== BRIEF ==
If a line holds the word "Sprachführer", copy it from the entries.
——————
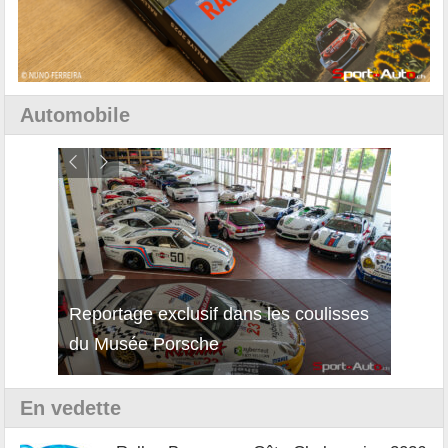
Automobile
Reportage exclusif dans les coulisses
Découverte de la nouvelle Ferrari
Essai
du Musée Porsche
12Cilindri Manuale
Shift
En vedette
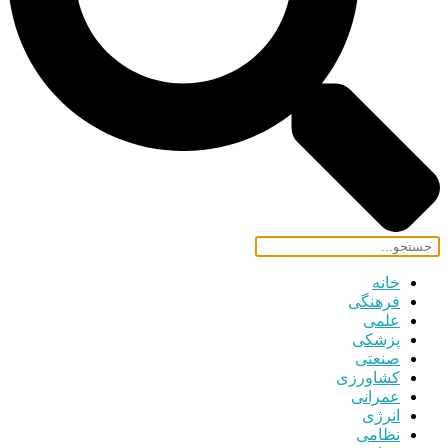
خانه
فرهنگی
علمی
پزشکی
صنعتی
کشاورزی
عمرانی
انرژی
نظامی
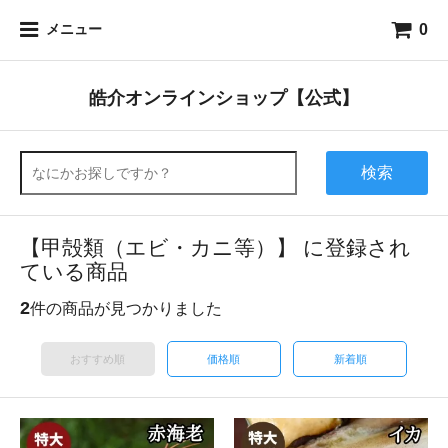
0
メニュー
皓介オンラインショップ【公式】
検索
【甲殻類（エビ・カニ等）】 に登録され
ている商品
2
件の商品が見つかりました
おすすめ順
価格順
新着順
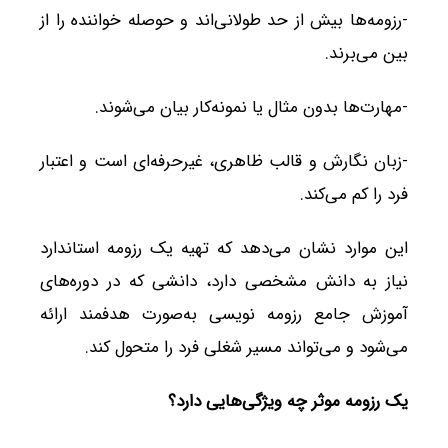
-رزومه‌ها بیش از حد طولانی‌اند و حوصله خواننده را از
بین می‌برند.
-مهارت‌ها بدون مثال یا نمونه‌کار بیان می‌شوند.
-زبان نگارش و قالب ظاهری، غیرحرفه‌ای است و اعتبار
فرد را کم می‌کند.
این موارد نشان می‌دهد که تهیه یک رزومه استاندارد
نیاز به دانش مشخصی دارد، دانشی که در دوره‌های
آموزش جامع رزومه نویسی به‌صورت هدفمند ارائه
می‌شود و می‌تواند مسیر شغلی فرد را متحول کند.
یک رزومه موثر چه ویژگی‌هایی دارد؟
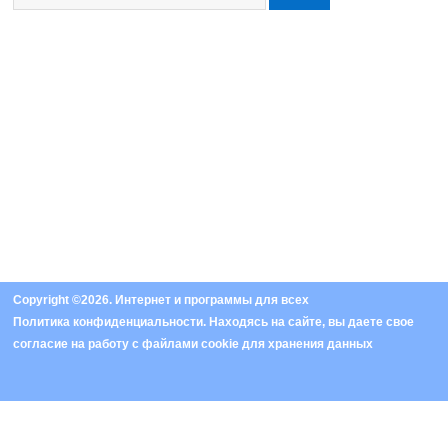
Copyright ©2026. Интернет и программы для всех
Политика конфиденциальности
. Находясь на сайте, вы даете свое
согласие на работу с
файлами cookie
для хранения данных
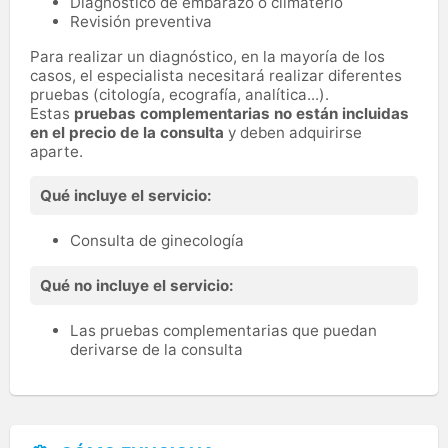
Diagnóstico de embarazo o climaterio
Revisión preventiva
Para realizar un diagnóstico, en la mayoría de los
casos, el especialista necesitará realizar diferentes
pruebas (citología, ecografía, analítica...).
Estas
pruebas complementarias no están incluidas
en el precio de la consulta
y deben adquirirse
aparte.
Qué incluye el servicio:
Consulta de ginecología
Qué no incluye el servicio:
Las pruebas complementarias que puedan
derivarse de la consulta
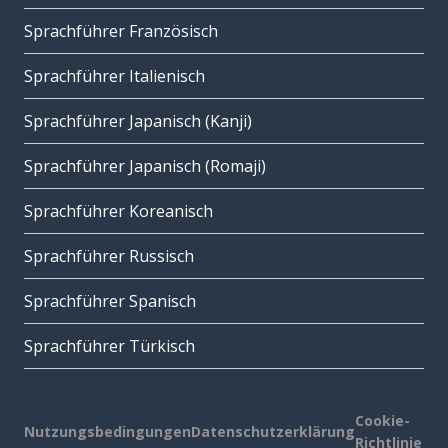
Sprachführer Französisch
Sprachführer Italienisch
Sprachführer Japanisch (Kanji)
Sprachführer Japanisch (Romaji)
Sprachführer Koreanisch
Sprachführer Russisch
Sprachführer Spanisch
Sprachführer Türkisch
Cookie-
Nutzungsbedingungen
Datenschutzerklärung
Richtlinie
——————
== RESPONSE AREA ==
Sprachführer Französisch
Sprachführer Italienisch
Sprachführer Japanisch (Kanji)
Sprachführer Japanisch (Romaji)
Sprachführer Koreanisch
Sprachführer Russisch
Sprachführer Spanisch
Sprachführer Türkisch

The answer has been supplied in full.